OVN metadata use the same IP as LB health monitor

Bug #2004238 reported by Ching Kuo
6
This bug affects 1 person
Affects Status Importance Assigned to Milestone
neutron
Fix Released
High
Fernando Royo

Bug Description

Recently I ran into an issue that instances are unable to get metadata, after a few debugs I found out the issue to be the LB health monitor is replying the arp request for OVN metadata agent's IP causing the request going to metadata agent actually being sent to another MAC address.

Seems to related to https://bugs.launchpad.net/bugs/1956034, but that bug is closed by mistake.

Form sb_db logical flow dump I found the bellow flow

_uuid : df93e919-c7f5-4d04-be6f-796e175e266f
actions : "eth.dst = eth.src; eth.src = 5e:69:e7:47:38:7b; arp.op = 2; /* ARP reply */ arp.tha = arp.sha; arp.sha = 5e:69:e7:47:38:7b; arp.tpa = arp.spa; arp.spa = 10.0.0.2; outport = inport; flags.loopback = 1; output;"
controller_meter : []
external_ids : {source="northd.c:7971", stage-hint="5b11468a", stage-name=ls_in_arp_rsp}
logical_datapath : f714c506-3043-4366-8065-d6af4d2a08de
logical_dp_group : []
match : "arp.tpa == 10.0.0.2 && arp.op == 1"
pipeline : ingress
priority : 110
table_id : 18
tags : {}
hash : 0

Priority 110 flow with this action should be from the LB health monitor according to ovn-northd doc [1]

Where as ovn-metadata agent also uses the same IP (10.0.0.2)

+-------------------------+---------------------------------------------------------------------------------------------+
| Field | Value |
+-------------------------+---------------------------------------------------------------------------------------------+
| admin_state_up | UP |
| allowed_address_pairs | |
| binding_host_id | |
| binding_profile | |
| binding_vif_details | |
| binding_vif_type | unbound |
| binding_vnic_type | normal |
| created_at | 2023-01-17T08:04:35Z |
| data_plane_status | None |
| description | |
| device_id | ovnmeta-5640d643-e490-46b3-a724-0478aef3722e |
| device_owner | network:distributed |
| device_profile | None |
| dns_assignment | fqdn='host-10-0-0-2.infra.cloudnative.tw.', hostname='host-10-0-0-2', ip_address='10.0.0.2' |
| dns_domain | |
| dns_name | |
| extra_dhcp_opts | |
| fixed_ips | ip_address='10.0.0.2', subnet_id='3000b8bf-f687-406d-b000-55d38f365e33' |
| id | c1ba8ceb-6f02-48e6-9da3-3cb9b628b771 |
| ip_allocation | None |
| mac_address | fa:16:3e:7c:b8:1c |
| name | |
| network_id | 5640d643-e490-46b3-a724-0478aef3722e |
| numa_affinity_policy | None |
| port_security_enabled | False |
| project_id | 2fbc86f895ed4ef1ad036b7e4a068b50 |
| propagate_uplink_status | None |
| qos_network_policy_id | None |
| qos_policy_id | None |
| resource_request | None |
| revision_number | 2 |
| security_group_ids | |
| status | DOWN |
| tags | |
| trunk_details | None |
| updated_at | 2023-01-17T08:04:36Z |
+-------------------------+---------------------------------------------------------------------------------------------+

This causes all packet that should be going to 10.0.0.2 (metadata agent) actually being sent to 5e:69:e7:47:38:7b MAC address which is incorrect.

Expected result:

OVN LB health monitor sending arp replies to an unused IP, or reserved a port with an IP specifically for health monitor.

[1] https://www.ovn.org/support/dist-docs/ovn-northd.8.html

Revision history for this message
Mamatisa Nurmatov (isabek) wrote :

Hi!

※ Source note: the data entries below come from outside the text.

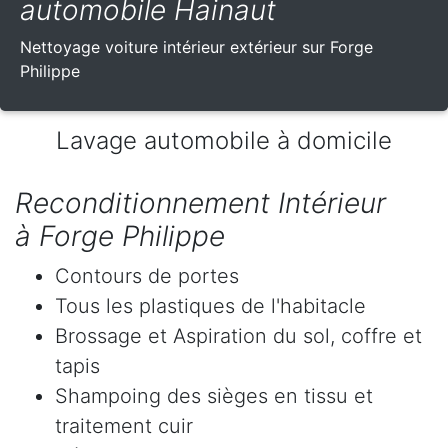
automobile Hainaut
Nettoyage voiture intérieur extérieur sur Forge
Philippe
Lavage automobile à domicile
Reconditionnement Intérieur
à Forge Philippe
Contours de portes
Tous les plastiques de l'habitacle
Brossage et Aspiration du sol, coffre et
tapis
Shampoing des sièges en tissu et
traitement cuir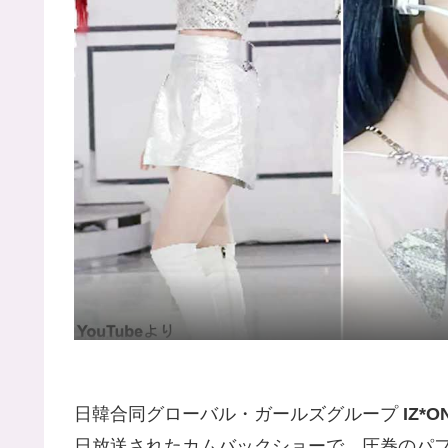
日韓合同グローバル・ガールズグループ
IZ*
日放送されたカムバックショーで、圧巻のパ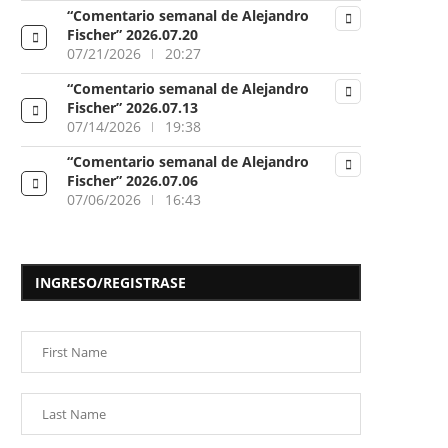
“Comentario semanal de Alejandro
Fischer” 2026.07.20
07/21/2026
20:27
“Comentario semanal de Alejandro
Fischer” 2026.07.13
07/14/2026
19:38
“Comentario semanal de Alejandro
Fischer” 2026.07.06
07/06/2026
16:43
INGRESO/REGISTRASE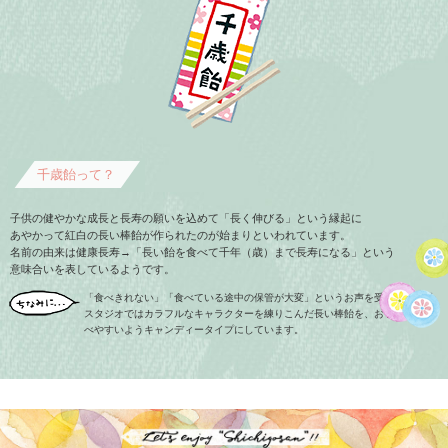
千歳飴って？
子供の健やかな成長と長寿の願いを込めて「長く伸びる」という縁起に
あやかって紅白の長い棒飴が作られたのが始まりといわれています。
名前の由来は健康長寿→「長い飴を食べて千年（歳）まで長寿になる」という
意味合いを表しているようです。
「食べきれない」「食べている途中の保管が大変」というお声を受けて、三景
スタジオ
ではカラフルなキャラクターを練りこんだ長い棒飴を、お子さんが食
べやすいよう
キャンディータイプにしています。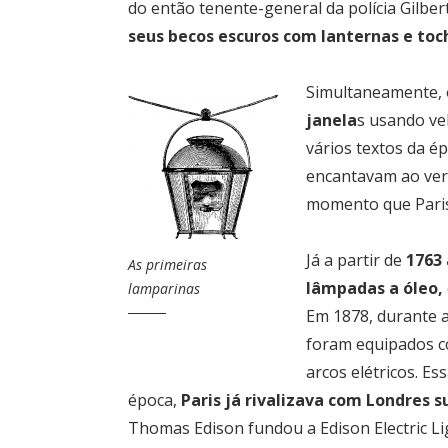
do então tenente-general da polícia Gilbe
seus becos escuros com lanternas e toc
Simultaneamente,
janela
s usando ve
vários textos da é
encantavam ao ver
momento que Paris 
Já a partir de
1763 
As primeiras
lâmpadas a óleo,
lamparinas
Em 1878, durante a
foram equipados co
arcos elétricos. E
época,
Paris já rivalizava com Londres
Thomas Edison fundou a Edison Electric L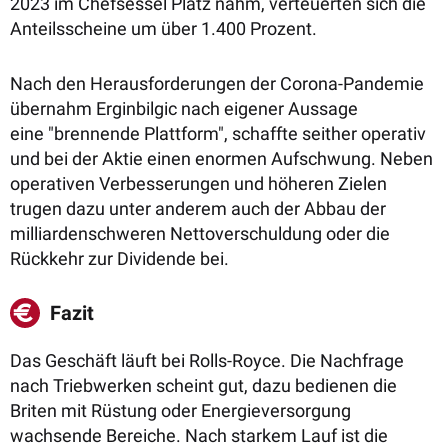
2023 im Chefsessel Platz nahm, verteuerten sich die
Anteilsscheine um über 1.400 Prozent.
Nach den Herausforderungen der Corona-Pandemie
übernahm Erginbilgic nach eigener Aussage
eine
"brennende Plattform", schaffte seither operativ
und bei der Aktie einen enormen Aufschwung.
Neben
operativen Verbesserungen und höheren Zielen
trugen dazu unter anderem auch der Abbau der
milliardenschweren Nettoverschuldung oder die
Rückkehr zur Dividende bei.
Fazit
Das Geschäft läuft bei Rolls-Royce. Die Nachfrage
nach Triebwerken scheint gut, dazu bedienen die
Briten mit Rüstung oder Energieversorgung
wachsende Bereiche. N
ach starkem Lauf ist die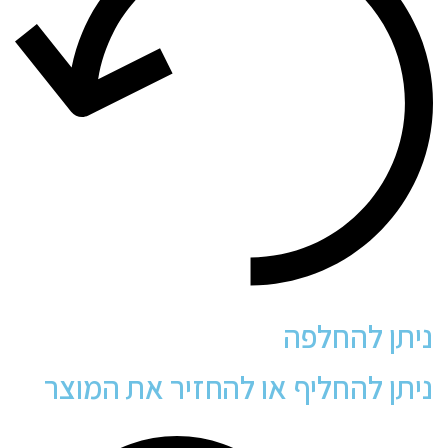
ניתן להחלפה
ניתן להחליף או להחזיר את המוצר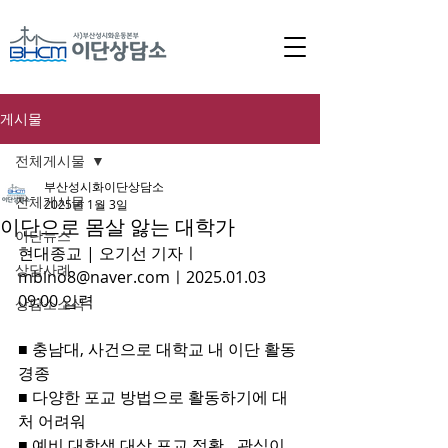
게시물
전체게시물
부산성시화이단상담소
전체게시물
2025년 1월 3일
이단으로 몸살 앓는 대학가
이단뉴스
현대종교 | 오기선 기자ㅣ
상담사례
mblno8@naver.com
ㅣ
2025.01.03 
09:00 입력
상담소소식
■ 충남대, 사건으로 대학교 내 이단 활동 
경종
■ 다양한 포교 방법으로 활동하기에 대
처 어려워
■ 예비 대학생 대상 포교 정황…관심이 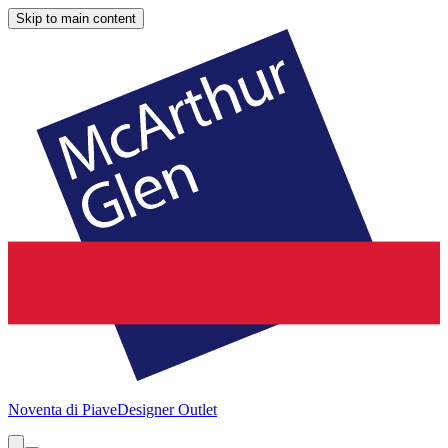
Skip to main content
Noventa di Piave
Designer Outlet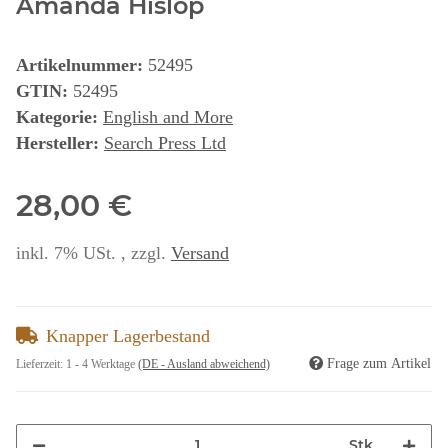
Amanda Hislop
Artikelnummer:
52495
GTIN:
52495
Kategorie:
English and More
Hersteller:
Search Press Ltd
28,00 €
inkl. 7% USt. , zzgl.
Versand
Knapper Lagerbestand
Frage zum Artikel
Lieferzeit:
1 - 4 Werktage
(DE - Ausland abweichend)
Stk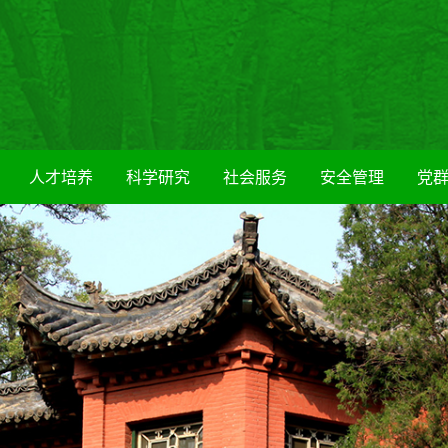
人才培养
科学研究
社会服务
安全管理
党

Which release you use? Have you tried this fix https://review.opendev.org/c/openstack/ovn-octavia-provider/+/834345 ?

Changed in neutron:
status: New → Incomplete
Revision history for this message
Ching Kuo (genekuo) wrote :

Hi,

I use the latest Zed release deployed with Kolla-Ansible.

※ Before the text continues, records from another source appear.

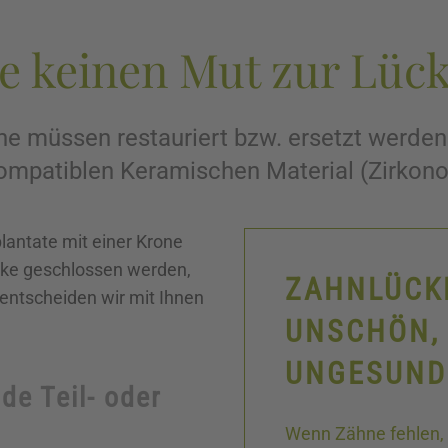
ie keinen Mut zur Lüc
ne müssen restauriert bzw. ersetzt werden.
mpatiblen Keramischen Material (Zirkono
lantate mit einer Krone
cke geschlossen werden,
ZAHNLÜCK
 entscheiden wir mit Ihnen
UNSCHÖN, 
UNGESUND
e Teil- oder
Wenn Zähne fehlen,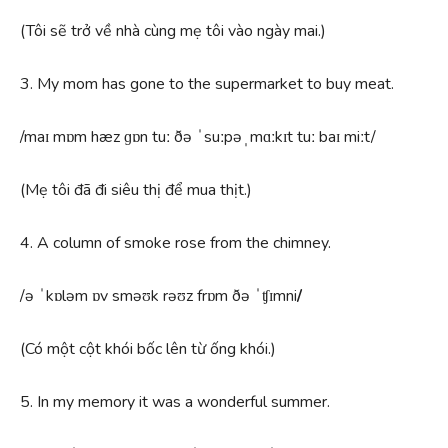
(Tôi sẽ trở về nhà cùng mẹ tôi vào ngày mai.)
3. My mom has gone to the supermarket to buy meat.
/maɪ mɒm hæz ɡɒn tuː ðə ˈsuːpəˌmɑːkɪt tuː baɪ miːt/
(Mẹ tôi đã đi siêu thị để mua thịt.)
4. A column of smoke rose from the chimney.
/ə ˈkɒləm ɒv sməʊk rəʊz frɒm ðə ˈʧɪmni
/
(Có một cột khói bốc lên từ ống khói.)
5. In my memory it was a wonderful summer.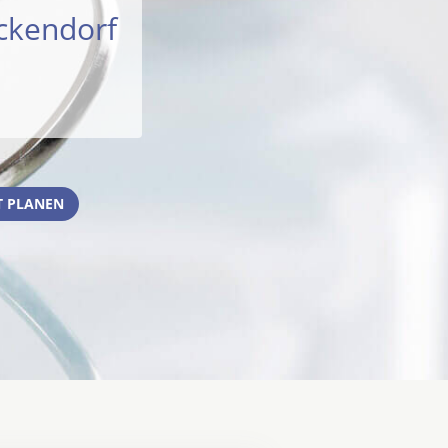
ckendorf
 PLANEN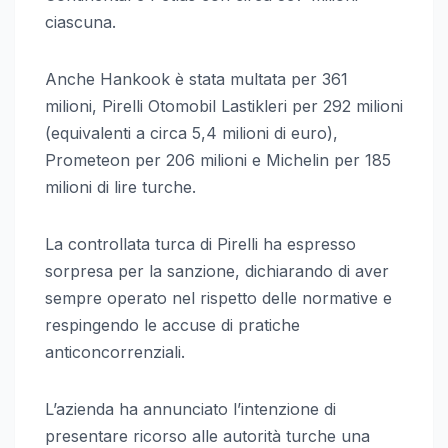
ciascuna.
Anche Hankook è stata multata per 361
milioni, Pirelli Otomobil Lastikleri per 292 milioni
(equivalenti a circa 5,4 milioni di euro),
Prometeon per 206 milioni e Michelin per 185
milioni di lire turche.
La controllata turca di Pirelli ha espresso
sorpresa per la sanzione, dichiarando di aver
sempre operato nel rispetto delle normative e
respingendo le accuse di pratiche
anticoncorrenziali.
L’azienda ha annunciato l’intenzione di
presentare ricorso alle autorità turche una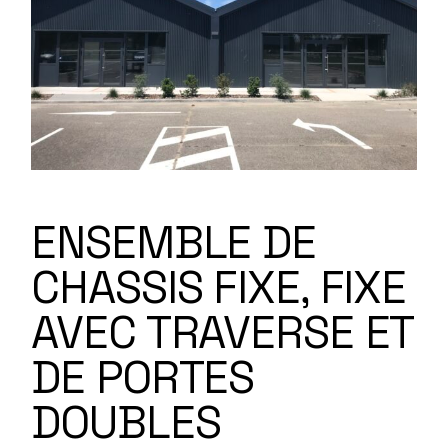
ENSEMBLE DE
CHASSIS FIXE, FIXE
AVEC TRAVERSE ET
DE PORTES
DOUBLES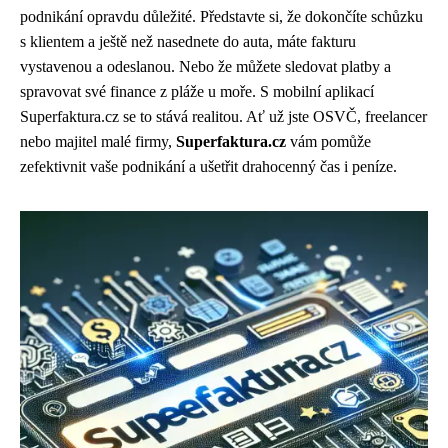
podnikání opravdu důležité. Představte si, že dokončíte schůzku
s klientem a ještě než nasednete do auta, máte fakturu
vystavenou a odeslanou. Nebo že můžete sledovat platby a
spravovat své finance z pláže u moře. S mobilní aplikací
Superfaktura.cz se to stává realitou. Ať už jste OSVČ, freelancer
nebo majitel malé firmy,
Superfaktura.cz
vám pomůže
zefektivnit vaše podnikání a ušetřit drahocenný čas i peníze.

I've just quickly checked the code, it seems like it is designed to use the metadata/dhcp port which will cause issue.

https://opendev.org/openstack/ovn-octavia-provider/src/branch/master/ovn_octavia_provider/helper.py#L2331-L2343

_ensure_hm_ovn_port returns the metadata/dhcp port which in _update_hm_members will use it as source IP for health monitor causing the issue I am reporting.

https://opendev.org/openstack/ovn-octavia-provider/src/branch/master/ovn_octavia_provider/helper.py#L137-L146

We should probably create a dedicated port or find other solutions which prevent using the metadata/dhcp port IP for health monitor.

Revision history for this message
Rodolfo Alonso (rodolfo-alonso-hernandez) wrote :

The bug looks legit.

Changed in neutron:
status: Incomplete → New
Revision history for this message
Ching Kuo (genekuo) wrote :

Seems like a ovn-octavia-provider bug, should I report move the bug there?

tags: added: ovn-octavia-provider
Revision history for this message
Fernando Royo (froyoredhat) wrote :

Just to confirm the issue described here. As soon a HM is added to the pool, the servers (members) change in their arp table the mac for the ovn-metadataport pointing to the one used by the HM to do the healtchecks.

Changed in neutron:
assignee: nobody → Fernando Royo (froyoredhat)
Revision history for this message
Ching Kuo (genekuo) wrote :

Yes, you are correct. I think the flow for HM arp reply have higher priority. Therefore servers receive arp reply with the arp address configured for HM, causing metadata not working as requests packets are sent to the wrong MAC addresses.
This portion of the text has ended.